Hawai‘i has only 35 square miles of coastal lowland wetlands, but these narrow interfaces between land and ocean are vital. They help control flooding, hold back sediments that can smother downstream reefs, sequester carbon that might otherwise contribute to global warming, and absorb nutrients that can cause algal blooms and harm aquatic animals. Coastal wetlands also offer habitat to endangered waterbirds found nowhere else on earth, such as the Hawaiian stilt, theHawaiian coot, and the Hawaiian gallinule (moorhen).
Given their ecological significance, our coastal lowland wetlands have received little attention from researchers. To remedy this knowledge gap, soil and water conservation professor Greg Bruland and his students have collaborated with scientists from federal agencies and non-governmental organizations as well as land managers across the state to characterize the water, soil, plants, and fish found at 40 semi-natural, restored, and constructed coastal wetlands on five islands. This initial investigation is a key step in developing sound strategies to mitigate harms caused by invasive species and human activity.
The researchers initially sought to identify largely undisturbed coastal wetlands as reference sites on which to model future wetland restoration and creation projects. They discovered that invasive plant and fish species are so pervasive that pristine wetlands can no longer be found.

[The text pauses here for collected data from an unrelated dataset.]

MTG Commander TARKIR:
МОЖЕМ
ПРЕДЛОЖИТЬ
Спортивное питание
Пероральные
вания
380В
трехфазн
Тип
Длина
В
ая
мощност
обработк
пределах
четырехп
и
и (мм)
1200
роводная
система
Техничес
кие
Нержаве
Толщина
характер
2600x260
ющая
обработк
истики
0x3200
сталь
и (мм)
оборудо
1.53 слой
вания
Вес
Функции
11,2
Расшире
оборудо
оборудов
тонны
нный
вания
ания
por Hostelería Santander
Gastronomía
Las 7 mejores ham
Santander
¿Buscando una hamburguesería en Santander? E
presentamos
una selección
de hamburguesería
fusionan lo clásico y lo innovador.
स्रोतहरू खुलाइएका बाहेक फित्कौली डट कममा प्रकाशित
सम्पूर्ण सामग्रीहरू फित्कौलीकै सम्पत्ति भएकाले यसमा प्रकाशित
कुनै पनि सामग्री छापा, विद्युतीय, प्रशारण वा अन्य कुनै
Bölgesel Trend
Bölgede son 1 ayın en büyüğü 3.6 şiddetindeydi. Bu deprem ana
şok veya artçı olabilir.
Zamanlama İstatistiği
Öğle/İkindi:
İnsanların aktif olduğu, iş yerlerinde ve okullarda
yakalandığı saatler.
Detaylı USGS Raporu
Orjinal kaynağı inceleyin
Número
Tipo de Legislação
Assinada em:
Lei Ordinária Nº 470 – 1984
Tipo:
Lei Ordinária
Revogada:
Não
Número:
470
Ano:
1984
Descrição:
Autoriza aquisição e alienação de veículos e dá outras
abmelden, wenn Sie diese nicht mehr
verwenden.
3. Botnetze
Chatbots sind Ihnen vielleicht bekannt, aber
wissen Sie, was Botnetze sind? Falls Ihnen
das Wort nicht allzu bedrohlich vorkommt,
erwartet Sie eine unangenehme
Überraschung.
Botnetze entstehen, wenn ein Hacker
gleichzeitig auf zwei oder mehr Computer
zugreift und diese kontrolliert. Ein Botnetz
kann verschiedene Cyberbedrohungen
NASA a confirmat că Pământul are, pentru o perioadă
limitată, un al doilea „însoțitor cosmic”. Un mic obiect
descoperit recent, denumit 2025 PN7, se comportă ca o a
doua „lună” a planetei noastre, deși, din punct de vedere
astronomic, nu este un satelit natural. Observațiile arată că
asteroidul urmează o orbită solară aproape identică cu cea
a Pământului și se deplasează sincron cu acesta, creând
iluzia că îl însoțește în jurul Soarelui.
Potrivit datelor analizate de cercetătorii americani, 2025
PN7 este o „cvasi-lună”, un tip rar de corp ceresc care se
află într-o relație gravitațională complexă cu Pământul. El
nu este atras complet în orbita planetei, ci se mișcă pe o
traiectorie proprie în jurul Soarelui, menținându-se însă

Only 18 of 102 plant species observed were native, and the three most common plants were highly invasive alien species. Likewise, on average more than 80 percent of the fish (as measured by weight) were non-native, and two invasive fish species dominated most of the sites surveyed.

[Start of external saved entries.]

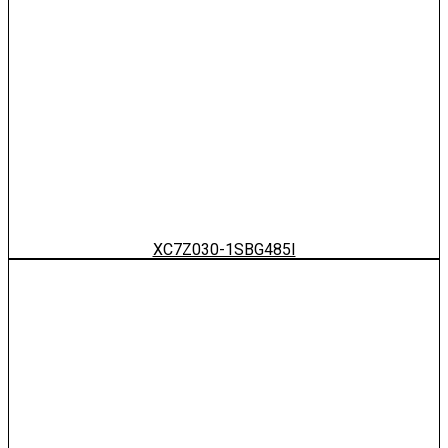
XC7Z030-1SBG485I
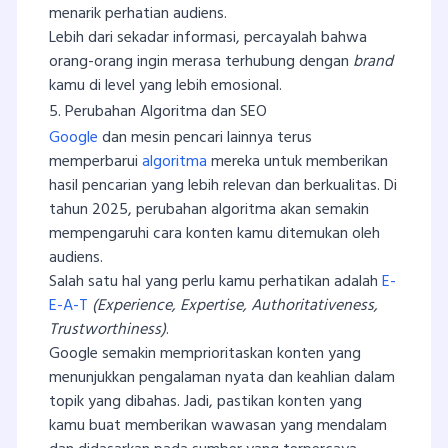
menarik perhatian audiens.
Lebih dari sekadar informasi, percayalah bahwa
orang-orang ingin merasa terhubung dengan
brand
kamu di level yang lebih emosional.
5. Perubahan Algoritma dan SEO
Google
dan mesin pencari lainnya terus
memperbarui
algoritma
mereka untuk memberikan
hasil pencarian yang lebih relevan dan berkualitas. Di
tahun 2025, perubahan algoritma akan semakin
mempengaruhi cara konten kamu ditemukan oleh
audiens.
Salah satu hal yang perlu kamu perhatikan adalah
E-
E-A-T
(Experience, Expertise, Authoritativeness,
Trustworthiness)
.
Google semakin memprioritaskan konten yang
menunjukkan pengalaman nyata dan keahlian dalam
topik yang dibahas. Jadi, pastikan konten yang
kamu buat memberikan wawasan yang mendalam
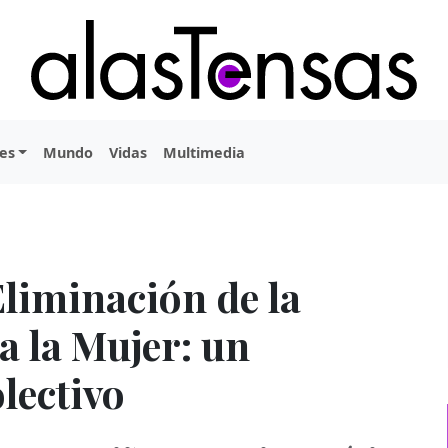
es
Mundo
Vidas
Multimedia
 Eliminación de la
a la Mujer: un
lectivo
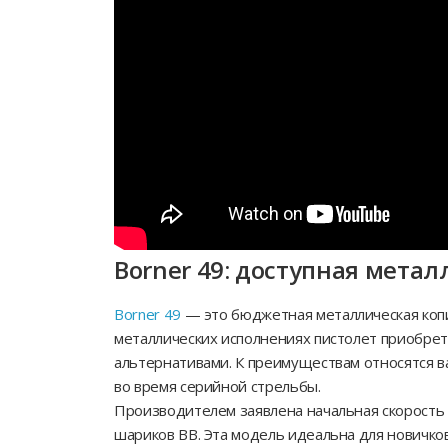
Borner 49: доступная мет
Borner 49
— это бюджетная металлическая копи
металлических исполнениях пистолет приобрета
альтернативами. К преимуществам относятся в
во время серийной стрельбы.
Производителем заявлена начальная скорость в 
шариков BB. Эта модель идеальна для новичков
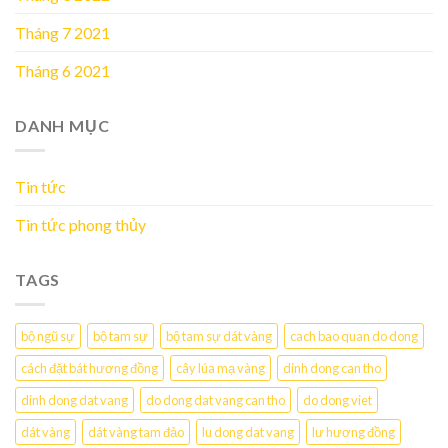
Tháng 7 2021
Tháng 6 2021
DANH MỤC
Tin tức
Tin tức phong thủy
TAGS
bộ ngũ sự
bộ tam sự
bộ tam sự dát vàng
cach bao quan do dong
cách đặt bát hương đồng
cây lúa mạ vàng
dinh dong can tho
dinh dong dat vang
do dong dat vang can tho
do dong viet
dát vàng
dát vàng tam đảo
lu dong dat vang
lư hương đồng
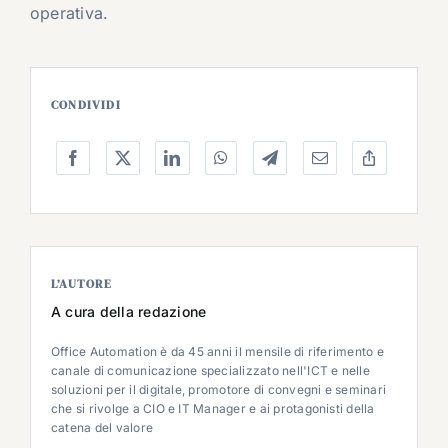
operativa.
CONDIVIDI
L’AUTORE
A cura della redazione
Office Automation è da 45 anni il mensile di riferimento e
canale di comunicazione specializzato nell'ICT e nelle
soluzioni per il digitale, promotore di convegni e seminari
che si rivolge a CIO e IT Manager e ai protagonisti della
catena del valore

Further monitoring will quantify seasonal changes in wetland water quality, which varies tremendously across the different sites. Preliminary results indicate that the soils of restored and created wetlands are poorer than those of seminatural wetlands: more compacted, more alkaline, and containing less organic matter. These findings suggest that better management of soil conditions and improved invasive species control measures will help ensure the long-term health and function of our coastal wetlands.